PHOTOGRAPHER'S JOURNAL: It is probably the largest physical space I've tried to photograph, at least on land. I believe it is a single physical space, a valley with clearly defined walls to the east and west, though its northern and southern boundaries remain vague to me. To the best of my knowledge, it has no special name by which it is known. It is part of a territory that was long disputed by Connecticut, New York, and Massachusetts. As a photographer I also note, it contains no single dominant subject, save itself. The act of trying to shoot it has both enlarged and narrowed my concept of what it means to me to be a landscape photographer, photographing land and space.
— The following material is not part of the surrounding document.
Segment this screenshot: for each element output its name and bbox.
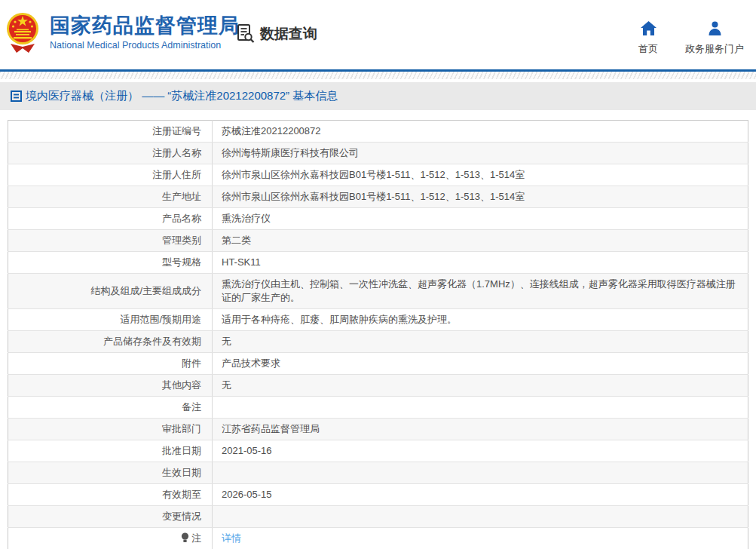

The question of labels is a nuisance and needlessly confining. There are many ways to be a photographer, but at times I'm in need of one to address people's assumptions; I don't do weddings. However, I do enjoy walking the hills. Until this month I would have described all that I photograph there as landscape, save an occasional floral or insect macro or a bird shot, so landscape photographer is a useful label among many, though I now put as much emphasis on the "scape." Taking my wanderings to this nameless valley has, for better or worse, reminded me that my muse is guided not only by interest in the old buildings and their histories but by a desire to know the land, to experience it as spaces, and draw on that for images.

Exploration here feels a bit different than at other sites I've shot.